» HOW TO COMPLETE THIS TASK: When the string "affiliate" occurs in a line of the records, show that line.

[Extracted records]

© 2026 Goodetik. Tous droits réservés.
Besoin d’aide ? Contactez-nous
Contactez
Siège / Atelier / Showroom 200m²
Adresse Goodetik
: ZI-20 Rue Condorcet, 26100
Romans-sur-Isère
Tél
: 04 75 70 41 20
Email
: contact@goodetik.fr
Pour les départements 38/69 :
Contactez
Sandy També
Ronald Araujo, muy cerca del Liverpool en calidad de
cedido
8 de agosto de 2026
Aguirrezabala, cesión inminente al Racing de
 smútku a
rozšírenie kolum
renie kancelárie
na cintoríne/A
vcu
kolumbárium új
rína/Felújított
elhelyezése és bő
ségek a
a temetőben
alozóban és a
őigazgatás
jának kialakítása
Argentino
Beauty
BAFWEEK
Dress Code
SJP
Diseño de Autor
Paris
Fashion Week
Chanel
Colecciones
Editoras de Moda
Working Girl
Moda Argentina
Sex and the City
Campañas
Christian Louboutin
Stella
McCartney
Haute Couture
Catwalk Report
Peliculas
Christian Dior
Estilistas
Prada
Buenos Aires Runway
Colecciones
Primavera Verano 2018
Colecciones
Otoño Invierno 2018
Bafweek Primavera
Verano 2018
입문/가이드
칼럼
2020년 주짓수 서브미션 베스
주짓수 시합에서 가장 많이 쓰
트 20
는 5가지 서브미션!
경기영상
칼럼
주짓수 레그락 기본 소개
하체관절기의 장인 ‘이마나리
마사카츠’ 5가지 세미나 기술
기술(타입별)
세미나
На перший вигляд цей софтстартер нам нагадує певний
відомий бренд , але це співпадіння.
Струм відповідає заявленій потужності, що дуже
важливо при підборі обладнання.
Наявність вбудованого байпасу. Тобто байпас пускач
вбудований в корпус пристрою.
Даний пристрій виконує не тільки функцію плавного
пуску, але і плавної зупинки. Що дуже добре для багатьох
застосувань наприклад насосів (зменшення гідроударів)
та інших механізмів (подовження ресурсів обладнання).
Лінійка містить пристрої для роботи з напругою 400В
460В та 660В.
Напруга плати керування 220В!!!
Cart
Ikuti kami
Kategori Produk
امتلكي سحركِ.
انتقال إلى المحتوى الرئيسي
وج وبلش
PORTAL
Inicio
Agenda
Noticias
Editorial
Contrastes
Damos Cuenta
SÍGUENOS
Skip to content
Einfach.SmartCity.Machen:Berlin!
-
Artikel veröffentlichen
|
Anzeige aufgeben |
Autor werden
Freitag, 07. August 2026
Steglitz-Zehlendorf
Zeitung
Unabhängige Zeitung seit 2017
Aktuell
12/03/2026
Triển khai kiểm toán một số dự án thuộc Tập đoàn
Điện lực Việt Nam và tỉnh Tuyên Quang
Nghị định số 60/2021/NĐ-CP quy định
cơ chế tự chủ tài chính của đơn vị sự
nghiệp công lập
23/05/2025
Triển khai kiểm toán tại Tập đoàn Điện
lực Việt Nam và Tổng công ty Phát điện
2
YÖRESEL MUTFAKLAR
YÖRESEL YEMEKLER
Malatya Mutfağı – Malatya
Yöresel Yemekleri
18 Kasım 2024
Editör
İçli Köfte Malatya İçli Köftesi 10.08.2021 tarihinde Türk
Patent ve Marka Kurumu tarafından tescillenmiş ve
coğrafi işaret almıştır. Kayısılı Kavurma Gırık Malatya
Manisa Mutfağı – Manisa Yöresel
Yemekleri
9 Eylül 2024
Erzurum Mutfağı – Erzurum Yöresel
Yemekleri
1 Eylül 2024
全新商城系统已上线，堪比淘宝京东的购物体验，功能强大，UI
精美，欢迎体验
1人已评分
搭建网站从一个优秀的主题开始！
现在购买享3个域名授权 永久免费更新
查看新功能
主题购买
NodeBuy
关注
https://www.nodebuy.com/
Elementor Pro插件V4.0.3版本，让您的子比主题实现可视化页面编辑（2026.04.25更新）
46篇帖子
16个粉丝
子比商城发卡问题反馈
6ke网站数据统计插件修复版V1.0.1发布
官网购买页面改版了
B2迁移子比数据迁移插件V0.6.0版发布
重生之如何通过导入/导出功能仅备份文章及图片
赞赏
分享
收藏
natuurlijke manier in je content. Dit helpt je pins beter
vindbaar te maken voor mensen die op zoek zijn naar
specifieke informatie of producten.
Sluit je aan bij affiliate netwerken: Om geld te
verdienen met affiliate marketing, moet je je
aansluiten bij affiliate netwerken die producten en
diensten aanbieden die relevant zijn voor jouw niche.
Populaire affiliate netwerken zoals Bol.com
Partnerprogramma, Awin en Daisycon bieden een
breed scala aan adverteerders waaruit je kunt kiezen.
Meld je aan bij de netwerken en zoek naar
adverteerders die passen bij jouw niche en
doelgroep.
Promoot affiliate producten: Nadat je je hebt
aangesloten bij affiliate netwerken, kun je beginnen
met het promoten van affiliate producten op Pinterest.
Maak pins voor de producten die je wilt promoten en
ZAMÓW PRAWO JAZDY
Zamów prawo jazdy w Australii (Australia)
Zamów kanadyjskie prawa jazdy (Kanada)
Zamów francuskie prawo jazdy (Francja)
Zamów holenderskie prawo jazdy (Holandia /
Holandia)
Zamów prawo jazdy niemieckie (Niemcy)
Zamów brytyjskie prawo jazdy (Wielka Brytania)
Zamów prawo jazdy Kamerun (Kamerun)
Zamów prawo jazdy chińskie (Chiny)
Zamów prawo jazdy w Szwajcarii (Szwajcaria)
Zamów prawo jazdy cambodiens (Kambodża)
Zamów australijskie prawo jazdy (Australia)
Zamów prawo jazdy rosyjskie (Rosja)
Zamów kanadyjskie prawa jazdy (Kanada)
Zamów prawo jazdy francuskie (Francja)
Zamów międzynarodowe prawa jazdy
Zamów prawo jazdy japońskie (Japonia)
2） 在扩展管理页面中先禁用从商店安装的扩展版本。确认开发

» EXERCISE RESPONSE:
Sluit je aan bij affiliate netwerken: Om geld te
verdienen met affiliate marketing, moet je je
aansluiten bij affiliate netwerken die producten en
Populaire affiliate netwerken zoals Bol.com
Promoot affiliate producten: Nadat je je hebt
aangesloten bij affiliate netwerken, kun je beginnen
met het promoten van affiliate producten op Pinterest.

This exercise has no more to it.